Ilıca ve Sarıkız Efsanesi (Kütahya İline Ait Efsaneler)
Ilıca ve Sarıkız Efsanesi, Kütahya ilimize ait Ilıca Sarıkız Efsanesi nedir, neyi anlatır? Kütahya efsanesi Ilıca ve Sarıkız
Kütahya ilimizin çevresinde, halkın tatil günlerinde gittiği pek çok mesire yeri vardır. Koru, Özbek, Hıdırlık, Bayramlık, Çiğdemlik, Kırklar, Üçler, Damlarca, Sahandurmaz, Katırcıpınar şehre yakın olan mesire yerlerinden birkaçıdır. Daha uzaklarda, şehrin dışında da sözü edilmeye değer yerler vardır, Ilıca, Yoncalı, Çamlıca gibi.
Bunlardan Ilıca ile ilgili olarak anlatılan efsane, motif bakımından iki ayrı efsanenin birleşmesinden meydana gelmiş hissini uyandırmaktadır. Ilıca, Kütahya – Eskişşehir karayolunun otuz dördüncü kilometresine 4 kilometrelik bir yolla bağlıdır.
Çevresi ormanlarla kaplı , olan Ilıca’da bugün modern tesisler vardır. Suyu ve çamuru şifalı olduğu için ayrıca hastalar için de ilgi çekicidir. Kaloriferli olduğu için kış mevsiminde de istifade etmek için Ilıca’ya gelenler eksik olmaz.
Vaktiyle çevre köylerin birinde sarı saçlı bir kız ninesiyle birlikte yaşıyormuş. Bunların bir de sarı inekleri varmış. Sarıkız gündüzleri ineğini otlatır akşamı edermiş. Sütünden yoğurt yapar, yağ yapar, geçinip giderlermiş.
Yine güzel bir bahar sabahı sarıkız ineğini önüne katıp otlatmaya götürür, öğleye kadar çayırlarda, çimenlerde dolaşır. Yemek zamanı gelince uzaklardan bir ses gelir kulağına, derinden, çok uzaklardan…
«Geliyorum Sarıkız, geliyorum. Ağlayarak mı geleyim, çağlayarak mı?»
Sesin nereden geldiğini anlayamayan Sarıkız çok korkar, ne yapacağını bilemez. Hemen ineğini önüne katıp ninesinin yanına gelir. Ninesine bir şey söylemez.
Ertesi gün aynı sesi yine duyar:
«Geliyorum Sarıkız, geliyorum. Harlayarak mı geleyim, gürleyerek mi?»

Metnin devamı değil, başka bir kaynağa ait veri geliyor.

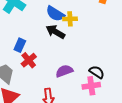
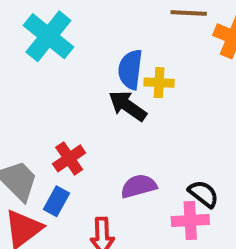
blue semicircle: (55, 14) -> (130, 70), turned 60
blue rectangle: (20, 45) -> (57, 201), moved

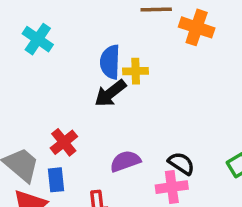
cyan cross: (48, 36) -> (38, 39), size x0.7
black arrow: (128, 106) -> (110, 93), turned -68
blue rectangle: (57, 201) -> (56, 180), turned -30

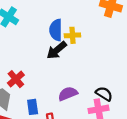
red cross: (64, 142) -> (16, 79), moved
blue rectangle: (56, 180) -> (33, 107), moved

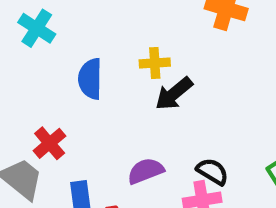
blue semicircle: (56, 30) -> (90, 79), moved
black arrow: (57, 50) -> (174, 94), moved

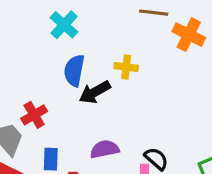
cyan cross: (37, 28) -> (64, 25), moved
black arrow: (174, 94) -> (95, 92), moved

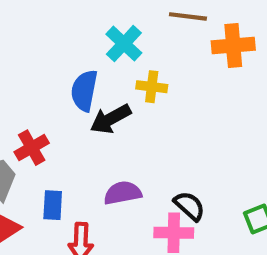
cyan cross: (64, 25) -> (124, 44), moved
orange cross: (189, 35) -> (233, 45), turned -32

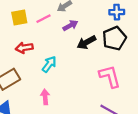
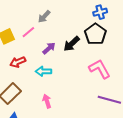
blue cross: (117, 12) -> (100, 12), moved
purple arrow: (70, 25) -> (49, 48), moved
cyan arrow: (49, 64) -> (43, 71), turned -112

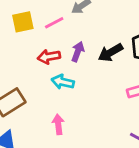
purple arrow: (49, 48) -> (78, 52), turned -40
red arrow: (18, 62) -> (49, 57), moved

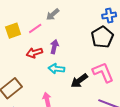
black arrow: (110, 52) -> (79, 81), moved
cyan arrow: (63, 82) -> (56, 69), moved

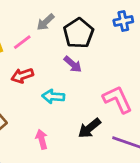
black pentagon: (102, 37) -> (78, 33), moved
purple arrow: (54, 47) -> (73, 64), moved, turned 120
black arrow: (79, 81) -> (89, 128), moved

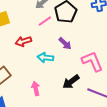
pink line: (22, 42) -> (45, 21), moved
purple arrow: (73, 64) -> (65, 43), moved

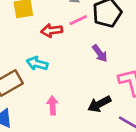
red arrow: (23, 41) -> (52, 31), moved
cyan arrow: (45, 58) -> (37, 64), moved

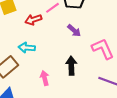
black arrow: (99, 104) -> (71, 66), moved, turned 126

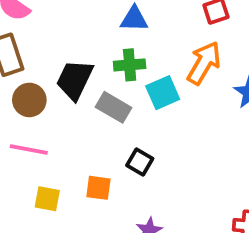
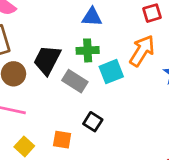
yellow square: (47, 199) -> (24, 146), turned 30

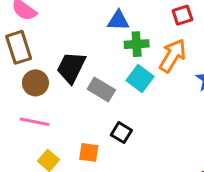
green cross: (88, 50) -> (137, 44), moved
cyan square: (111, 72) -> (140, 78), turned -30

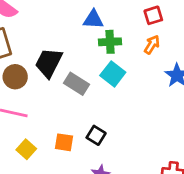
orange arrow: (173, 56) -> (152, 45), moved, size x0.6
black square: (121, 133) -> (96, 135), moved

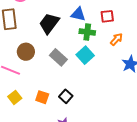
red square: (153, 15) -> (107, 16), moved
black trapezoid: (49, 63) -> (49, 23), moved
brown circle: (15, 77) -> (26, 52), moved

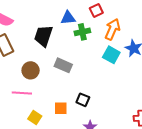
orange arrow: (116, 39) -> (112, 29), size x1.5
cyan square: (85, 55) -> (111, 55), moved

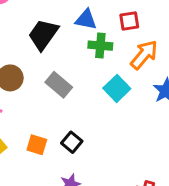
cyan square: (111, 55) -> (117, 88), moved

Sonunda Sarıkız duyduklarını ninesine açmaya karar verir. Evlerine gelince başına gelenleri bir bir anlatır. Bunlar bir yandan konuşurlarken görünmez bir el de Sarıkızı âdeta ineğin yanına çeker. Hemen ineğinin yanma inen Sarıkız yine aynı sesi duyar. Dayanamaz, cevap verir:
«Harlayarak gel, harlayarak.»
Kız bunu der demez kayalar çatırdamaya başlar, her yandan çağıldayan sular alev alev yanarak Sarıkız’ı sarar. Sarıkız ne olur, nereye gider, kimseler bilemez. Bilinen bir şey varsa o da saçlarının rengini bu sulara vererek kaybolduğudur, kalbinin ateşini bu sulara vererek sır olduğudur. Onun için Ilıca’nın suları sarı ve sıcak akarmış.
Ninesi ile ineğini de bir daha kimseler görmemiş, onlar da kaybolup gitmişler.